Needles sits in the Colorado River valley across from the Fort Mohave Indian Reservation. The Indian reservation occupies a flat valley of sold-off subdivisions interspersed with agricultural land on the Arizona side. The Indians have sold off their waterfront, which has subsequently been developed with expensive resort homes. On the California side, the town center is located about half a mile from the riverfront. The riverfront itself is mostly developed south of the crossing, with RV parks, boat ramps, and waterfront cabins. North of the crossing, the bank is undeveloped. The BNSF railroad bisects the town, with an Indian village sandwiched between the interstate and the river to the north. To the south, between the railroad and the interstate, is the downtown section, with a rather sleepy Broadway Street running along the Route 66 alignment. The municipal buildings and another residential square is located across the interstate from downtown.

The bottom of the two-lane Route 66 bridge over the Colorado is covered in graffiti on the California side. There is a trash-filled campfire ring in the dirt at the top of the bank, and trash everywhere. A short distance down the river, on a road that dead-ends at the riverbank, a man sets up a tent for the night, in plain view of the crossing. I drive into a local park adjacent to the tracks. Locals have created a new shortcut through the scrub lot behind the park, circumventing two sets of barriers placed to force traffic onto the much longer official entrance.  A very low and narrow railroad tunnel connects the two sections of town, and a steady line of cars take turns passing through. A sign says the underpass is painted by the incoming senior class of the high school. Downtown, it is still well above 90 degrees at 8 pm, the concrete radiating the day's heat. Everyone is doing a whole lot of nothing, sitting on porches or walking aimlessly around. Many homes have their doors open, and the sounds of domestic life fill the streets. Many homes, though, are boarded up and abandoned. On a hill beside Broadway Street, a long concrete staircase leads up to an empty slab. Two garages built into the embankment at the bottom have their tin roofs smashed in by rubble dropped from above by local mischief makers. 

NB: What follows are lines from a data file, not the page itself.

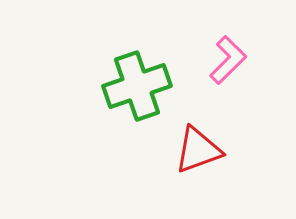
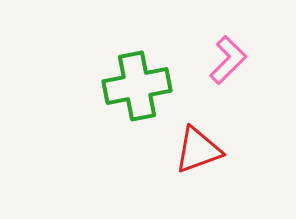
green cross: rotated 8 degrees clockwise
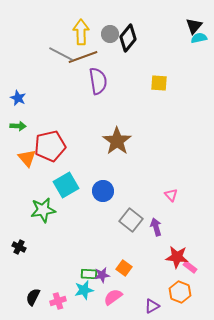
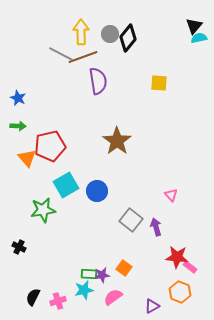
blue circle: moved 6 px left
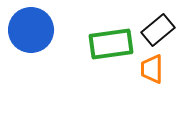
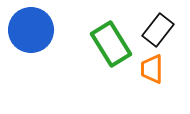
black rectangle: rotated 12 degrees counterclockwise
green rectangle: rotated 66 degrees clockwise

For the night, I drive down to the Indian village and continue toward the river past a graveyard into a clearing used as a dumping ground. Down here, it is 82 degrees. The clearing ends at a fence, and an ATV track leads down from the clearing into the outlet of a giant concrete trough, 10 yards deep and 20 wide, like a sunken highway. The entrance is marked by a cannibalized refrigerator, and the trough is lined with old tires. Downstream, the trough abruptly ends and is replaced by a sandy road through a saltcedar thicket. The temperature down here is very cool, in the low 70s. The sand road terminates on a gravel dike offering a clear view of the river. 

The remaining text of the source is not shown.